La historia parece sacada de una serie de Netflix: malware escondido en videojuegos, 8,000 víctimas, wallets vaciadas… y un rastro que terminó en Uber Eats.
Porque lo que delató al sospechoso no fue el análisis de blockchain ni una confesión: fueron unas hamburguesas.
Wilkins, quien operaba bajo el alias “Sibel.eth”, formaba parte de una conspiración que entre mayo de 2024 y febrero de 2026 publicó ocho juegos con malware en Steam. Títulos como BlockBlasters, Dashverse, Lunara y PirateFi se veían y jugaban como cualquier otro juego gratuito de la plataforma. Pero una vez instalados, el malware robaba contraseñas, credenciales y todo lo necesario para acceder a los wallets de criptomonedas de las víctimas.
Los atacantes promocionaban sus juegos en Discord, Telegram, X y LinkedIn, e incluso usaban bots para identificar a usuarios con grandes tenencias de crypto y enviarles mensajes personalizados.
En total, infectaron alrededor de 8,000 dispositivos y lograron acceder a unos 80 wallets, de los cuales extrajeron al menos $220,000.
Según la denuncia judicial de 15 páginas, Wilkins pagó $10,000 por un troyano de acceso remoto (RAT) y discutía “campañas de drenaje” con el desarrollador principal del malware a través de Signal, la aplicación de mensajería cifrada. Pero su error fatal fue usar el botín para comprar tarjetas de regalo de Uber Eats por medio de Bitrefill, un servicio que convierte criptomonedas en gift cards.
El FBI siguió el rastro de las transacciones en Bitcoin desde el wallet del esquema hasta Bitrefill, donde se compraron más de 150 tarjetas.
Una citación judicial a Uber reveló que esas tarjetas estaban vinculadas a una cuenta que había realizado entregas en el domicilio de Wilkins y en sus direcciones de la Universidad de West Florida, donde estudiaba. Cuando los agentes allanaron su casa en North Lauderdale, Wilkins se negó a hablar.
Los investigadores incautaron su MacBook, varios celulares y tres frases semilla de wallets de criptomonedas, incluyendo una de Monero, una criptomoneda diseñada para ser anónima y difícil de rastrear.

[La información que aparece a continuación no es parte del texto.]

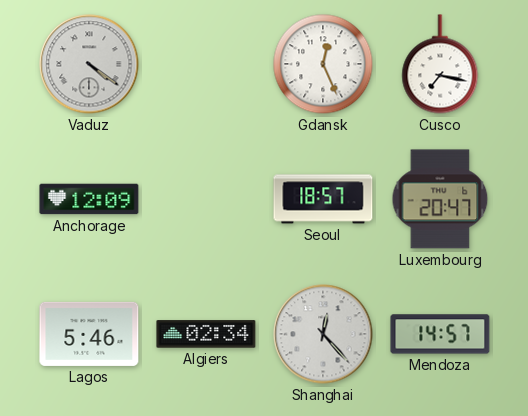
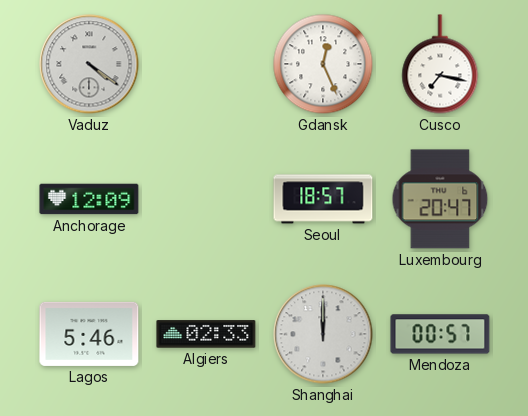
Algiers: 02:34 -> 02:33
Shanghai: 12:23 -> 12:00
Mendoza: 14:57 -> 00:57
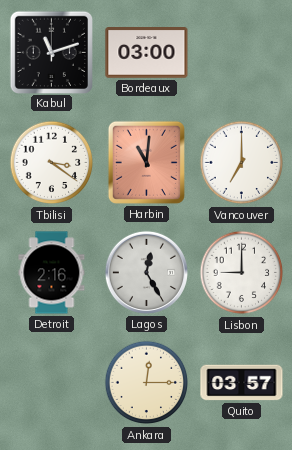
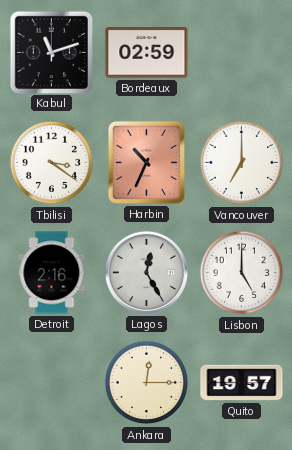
Bordeaux: 03:00 -> 02:59
Harbin: 11:01 -> 10:34
Lisbon: 9:00 -> 5:00
Quito: 03:57 -> 19:57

El historial de transacciones de Wilkins mostraba $382,000 en criptomonedas enviadas y recibidas.
El caso se procesa en la corte federal de Seattle, cerca de la sede de Valve, la empresa dueña de Steam. Valve ya había retirado estos juegos de su plataforma y colaboró con la investigación que el FBI inició públicamente en marzo de 2026.
Wilkins enfrenta un cargo de conspiración para obtener información por computadora para beneficio financiero privado, con una pena máxima de 10 años de prisión.
La historia de Wilkins es un recordatorio incómodo: la ciberseguridad no siempre se rompe por exploits sofisticados, sino por descuidos humanos. Por más que el malware estuviera bien escondido y las comunicaciones fueran cifradas, el eslabón más débil fue la necesidad de pedir comida a domicilio.